За десятку, за рекламные посулы можно бы и побольше раскрыться.

Вроде бы мы познакомились, и теперь, проходя мимо него к эскалатору, я старался поймать его взгляд, готов был кивнуть, улыбнуться, но он не подавал никаких надежд на развитие знакомства.

А тут как раз между “Тургеневской” и “Чистыми прудами” объявилась эта певица с репертуаром начала семидесятых. И я, во искупление фиаско в общении со стариком, ринулся со своим любопытством и тоже с десяткой к ней. На этот раз получился верняк. Она заговорила, как в долгожданном интервью.

- Мне все равно, где петь. Нисколько не унизительно, что вы! У меня есть голос. Я умею это делать. Это мой товар. Я его предлагаю. У меня нет ничего другого. Я вижу - людям нравится. И мне хорошо. Хотя чисто физически, очень сложно петь без акустики, без аккомпанемента. Ах, мне бы хоть какой-нибудь аккомпанемент.

Конечно, в “Ударнике” тоже не было никакой акустики, но там был микрофон и люди в основном сидели. Но зато здесь такая аудитория! Сколько “кремлевских дворцов” проходит за день…

Тетя Галя была сильно напудрена, из морщин пудра выкрошилась, и они казались прочерненными пером. Губы ярко, по-сценически накрашены, брови, конечно, безобразно выщипаны, и пакля крашеных волос опушала цветастый павловопосадский платок - единственную ценную и не потасканную вещь на ней, в сравнении с разбитыми, годами не чищеными, а только мытыми сапогами и с клеенчатой драной сумкой, которую она держала, наподобие муфты, открытой кассой. Как любая старая, активная женщина, склонная к заигрыванию, она была неприятна, но ее грудной, прирученный голос искупал многое. Она запела, “со смыслом” глядя на меня, “Белый танец”. Там были такие слова: “И на глазах у всех я к вам иду сейчас через зал”.

Упаси Боже! Для моей десятки это было слишком.

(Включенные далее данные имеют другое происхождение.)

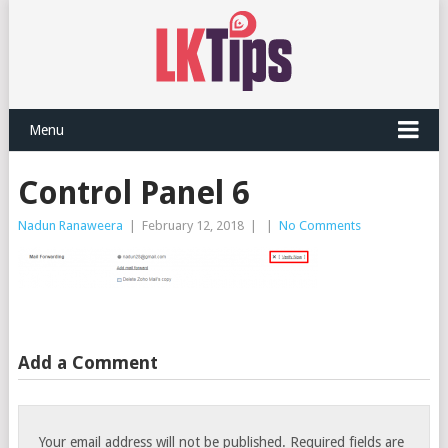
Menu
Control Panel 6
Nadun Ranaweera
|
February 12, 2018
|
|
No Comments
Add a Comment
Your email address will not be published.
Required fields are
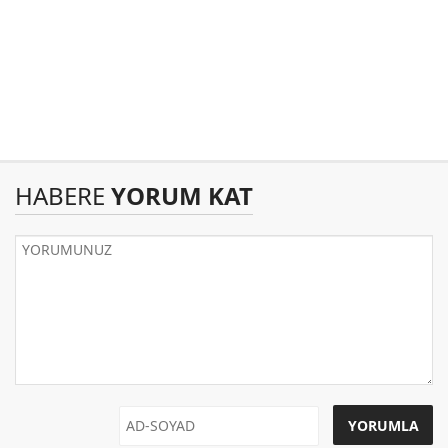
HABERE
YORUM KAT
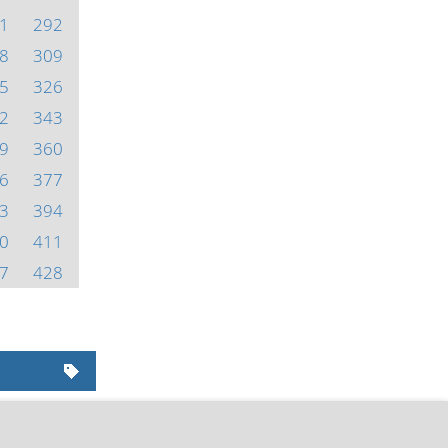
1
292
8
309
5
326
2
343
9
360
6
377
3
394
0
411
7
428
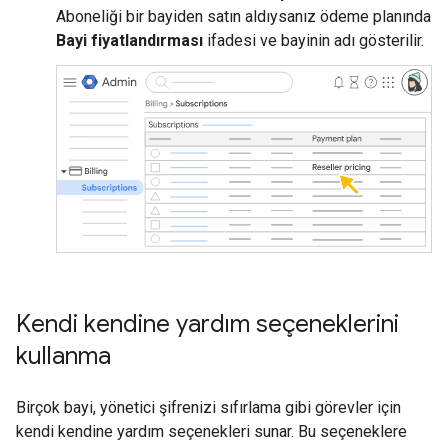
Aboneliği bir bayiden satın aldıysanız ödeme planında
Bayi fiyatlandırması
ifadesi ve bayinin adı gösterilir.
Kendi kendine yardım seçeneklerini
kullanma
Birçok bayi, yönetici şifrenizi sıfırlama gibi görevler için
kendi kendine yardım seçenekleri sunar. Bu seçeneklere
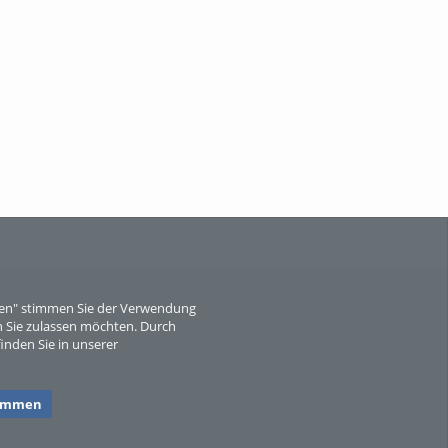
Als der Wald eine Zukunftsfrage wurde.
Wissen, ...
When Particle Physics Gets Hot: A
Journey Throu...
eren" stimmen Sie der Verwendung
 Sie zulassen möchten. Durch
inden Sie in unserer
Sperber
timmen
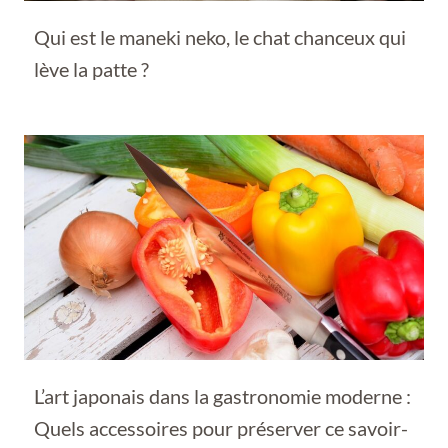
Qui est le maneki neko, le chat chanceux qui
lève la patte ?
L’art japonais dans la gastronomie moderne :
Quels accessoires pour préserver ce savoir-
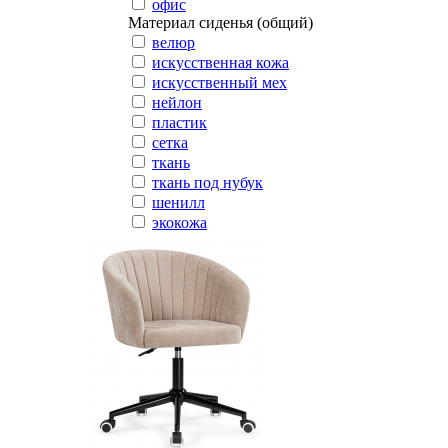
офис
Материал сиденья (общий)
велюр
искусственная кожа
искусственный мех
нейлон
пластик
сетка
ткань
ткань под нубук
шенилл
экокожа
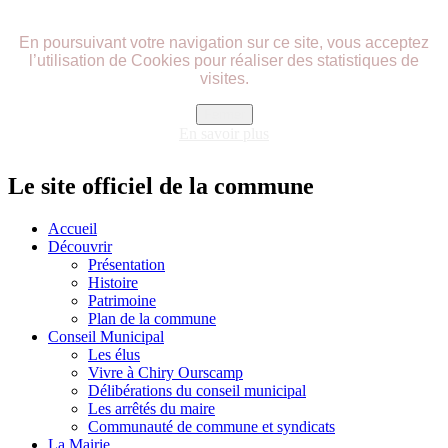
précédente
précédent
suivante
suivant
En poursuivant votre navigation sur ce site, vous acceptez
l’utilisation de Cookies pour réaliser des statistiques de
visites.
Fermer
En savoir plus
Le site officiel de la commune
Accueil
Découvrir
Présentation
Histoire
Patrimoine
Plan de la commune
Conseil Municipal
Les élus
Vivre à Chiry Ourscamp
Délibérations du conseil municipal
Les arrêtés du maire
Communauté de commune et syndicats
La Mairie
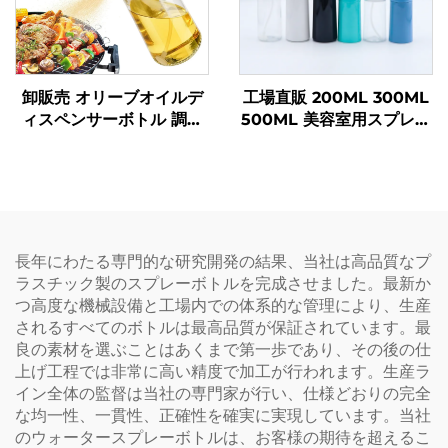
卸販売 オリーブオイルデ
工場直販 200ML 300ML
ィスペンサーボトル 調理
500ML 美容室用スプレー
油スプレーボトル 470 ml
ボトル サロン・理容ハサ
ガラス製オイルスプレーボ
ミ・理容用ハサミ・水スプ
トル 高品質ノズル付き バ
レーボトル
ーベキュー用
長年にわたる専門的な研究開発の結果、当社は高品質なプ
ラスチック製のスプレーボトルを完成させました。最新か
つ高度な機械設備と工場内での体系的な管理により、生産
されるすべてのボトルは最高品質が保証されています。最
良の素材を選ぶことはあくまで第一歩であり、その後の仕
上げ工程では非常に高い精度で加工が行われます。生産ラ
イン全体の監督は当社の専門家が行い、仕様どおりの完全
な均一性、一貫性、正確性を確実に実現しています。当社
のウォータースプレーボトルは、お客様の期待を超えるこ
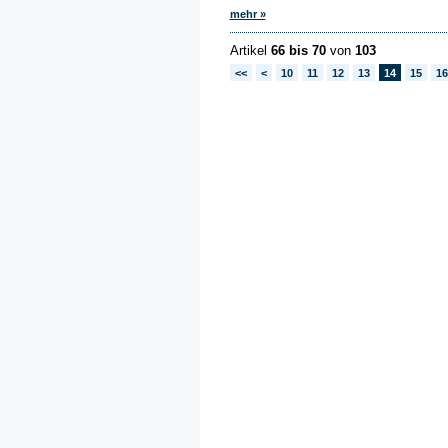
mehr »
Artikel
66 bis 70
von
103
<<
<
10
11
12
13
14
15
16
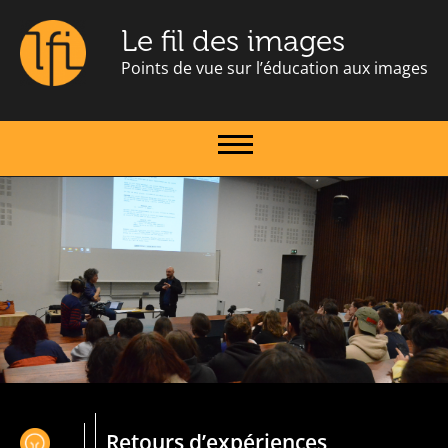
Le fil des images
Points de vue sur l’éducation aux images
Retours d’expériences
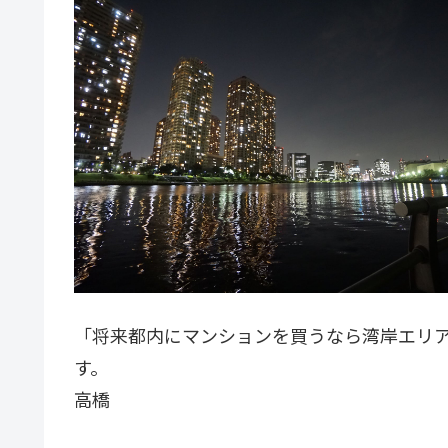
「将来都内にマンションを買うなら湾岸エリ
す。
高橋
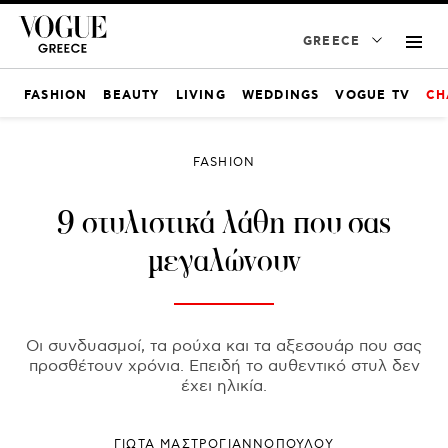
GREECE
FASHION
BEAUTY
LIVING
WEDDINGS
VOGUE TV
CH
FASHION
9 στυλιστικά λάθη που σας
μεγαλώνουν
Οι συνδυασμοί, τα ρούχα και τα αξεσουάρ που σας
προσθέτουν χρόνια. Επειδή το αυθεντικό στυλ δεν
έχει ηλικία.
ΓΙΩΤΑ ΜΑΣΤΡΟΓΙΑΝΝΟΠΟΥΛΟΥ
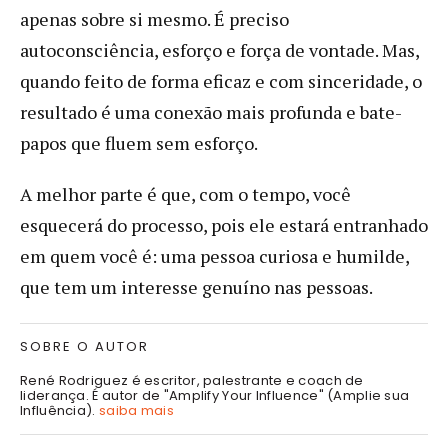
apenas sobre si mesmo. É preciso
autoconsciência, esforço e força de vontade. Mas,
quando feito de forma eficaz e com sinceridade, o
resultado é uma conexão mais profunda e bate-
papos que fluem sem esforço.
A melhor parte é que, com o tempo, você
esquecerá do processo, pois ele estará entranhado
em quem você é: uma pessoa curiosa e humilde,
que tem um interesse genuíno nas pessoas.
SOBRE O AUTOR
René Rodriguez é escritor, palestrante e coach de
liderança. É autor de "Amplify Your Influence" (Amplie sua
Influência).
saiba mais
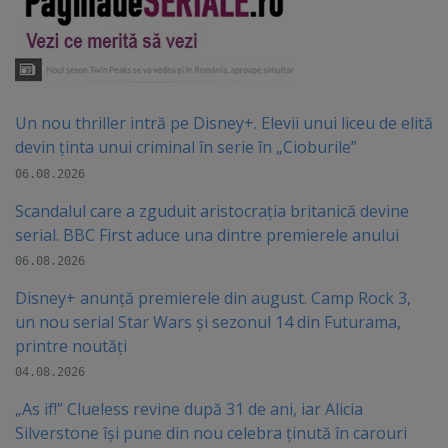
Un nou thriller intră pe Disney+. Elevii unui liceu de elită
devin ținta unui criminal în serie în „Cioburile”
06.08.2026
Scandalul care a zguduit aristocrația britanică devine
serial. BBC First aduce una dintre premierele anului
06.08.2026
Disney+ anunță premierele din august. Camp Rock 3,
un nou serial Star Wars și sezonul 14 din Futurama,
printre noutăți
04.08.2026
„As if!” Clueless revine după 31 de ani, iar Alicia
Silverstone își pune din nou celebra ținută în carouri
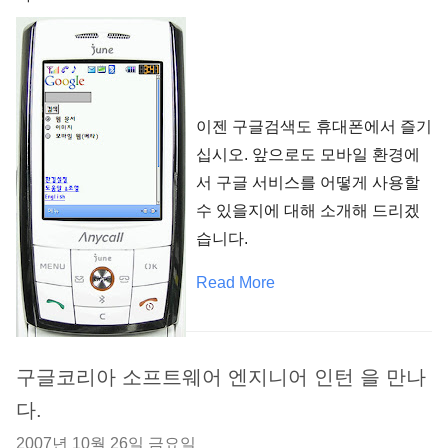
이젠 구글검색도 휴대폰에서 즐기
십시오. 앞으로도 모바일 환경에
서 구글 서비스를 어떻게 사용할
수 있을지에 대해 소개해 드리겠
습니다.
Read More
구글코리아 소프트웨어 엔지니어 인턴 을 만나
다.
2007년 10월 26일 금요일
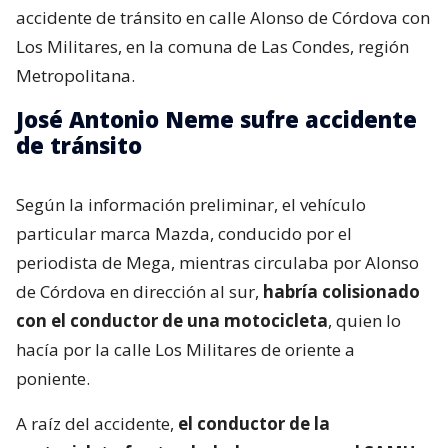
accidente de tránsito en calle Alonso de Córdova con
Los Militares, en la comuna de Las Condes, región
Metropolitana.
José Antonio Neme sufre accidente
de tránsito
Según la información preliminar, el vehículo
particular marca Mazda, conducido por el
periodista de Mega, mientras circulaba por Alonso
de Córdova en dirección al sur,
habría colisionado
con el conductor de una motocicleta
, quien lo
hacía por la calle Los Militares de oriente a
poniente.
A raíz del accidente,
el conductor de la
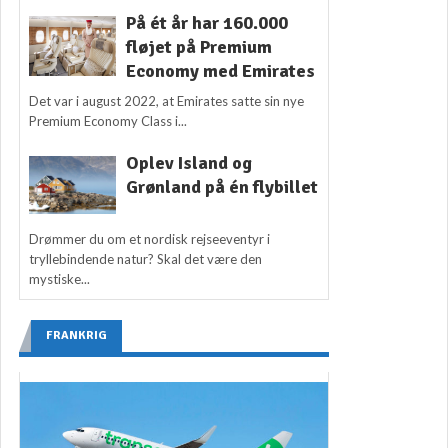
På ét år har 160.000
fløjet på Premium
Economy med Emirates
Det var i august 2022, at Emirates satte sin nye
Premium Economy Class i...
Oplev Island og
Grønland på én flybillet
Drømmer du om et nordisk rejseeventyr i
tryllebindende natur? Skal det være den
mystiske...
FRANKRIG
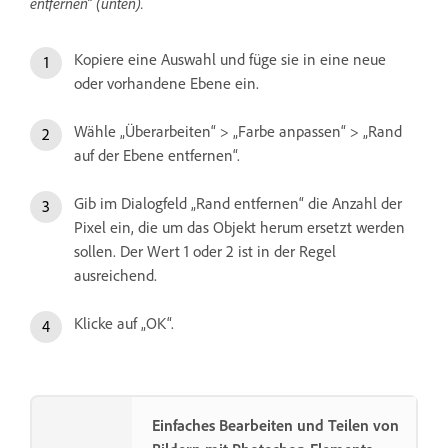
entfernen“ (unten).
Kopiere eine Auswahl und füge sie in eine neue
oder vorhandene Ebene ein.
Wähle „Überarbeiten“ > „Farbe anpassen“ > „Rand
auf der Ebene entfernen“.
Gib im Dialogfeld „Rand entfernen“ die Anzahl der
Pixel ein, die um das Objekt herum ersetzt werden
sollen. Der Wert 1 oder 2 ist in der Regel
ausreichend.
Klicke auf „OK“.
Einfaches Bearbeiten und Teilen von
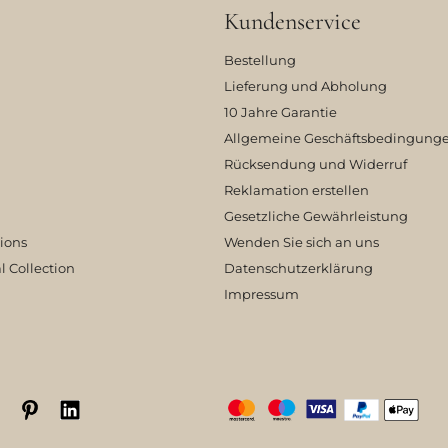
Kundenservice
Bestellung
Lieferung und Abholung
10 Jahre Garantie
Allgemeine Geschäftsbedingung
Rücksendung und Widerruf
Reklamation erstellen
Gesetzliche Gewährleistung
tions
Wenden Sie sich an uns
l Collection
Datenschutzerklärung
Impressum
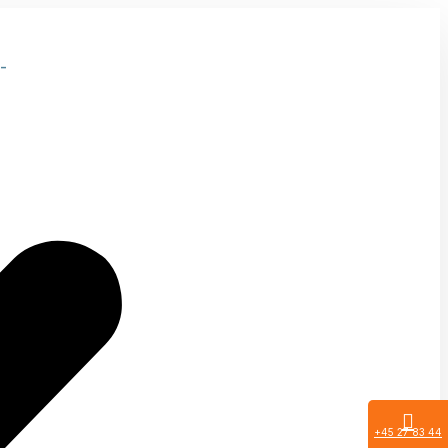
-
+45 27 83 44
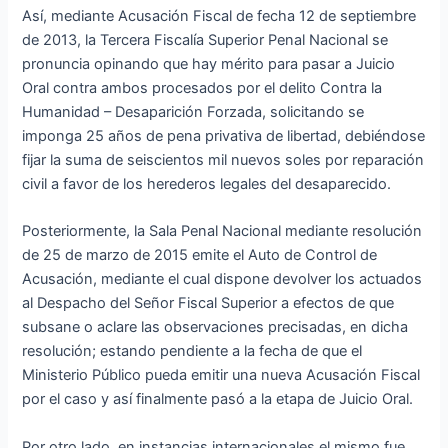
Así, mediante Acusación Fiscal de fecha 12 de septiembre
de 2013, la Tercera Fiscalía Superior Penal Nacional se
pronuncia opinando que hay mérito para pasar a Juicio
Oral contra ambos procesados por el delito Contra la
Humanidad – Desaparición Forzada, solicitando se
imponga 25 años de pena privativa de libertad, debiéndose
fijar la suma de seiscientos mil nuevos soles por reparación
civil a favor de los herederos legales del desaparecido.
Posteriormente, la Sala Penal Nacional mediante resolución
de 25 de marzo de 2015 emite el Auto de Control de
Acusación, mediante el cual dispone devolver los actuados
al Despacho del Señor Fiscal Superior a efectos de que
subsane o aclare las observaciones precisadas, en dicha
resolución; estando pendiente a la fecha de que el
Ministerio Público pueda emitir una nueva Acusación Fiscal
por el caso y así finalmente pasó a la etapa de Juicio Oral.
Por otro lado, en instancias internacionales el mismo fue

Из подобных персонажей, из физиологии нынешней Москвы, хоть пруд пруди. Они лезут на глаза, только пиши. Но все они как-то не тянули на сюжет, открывались примитивно. Портретных зарисовок тех же гастролеров метрополитена набиралось много. Некая даже культурно-социальная прослойка на грани китча оформлялась. Но не сгущалась до формулы - цели моего исследования.

Отдельно группировались у меня дети пяти-семи лет. Большинство из них - цыганские мальчики, лихо наигрывавшие на гармониках пяток таборных переборов. Иные и вовсе лишь пиликали, побирушество прикрывали своими “талантами”. Одна чумазая девушка странно кричала под гармошку. Не в лад, рвано вскрикивали клавиши, и она в продолжение. Но в этом “номере” как раз и было что-то очень серьезное, настоящее, как в ином примитивном детском рисунке.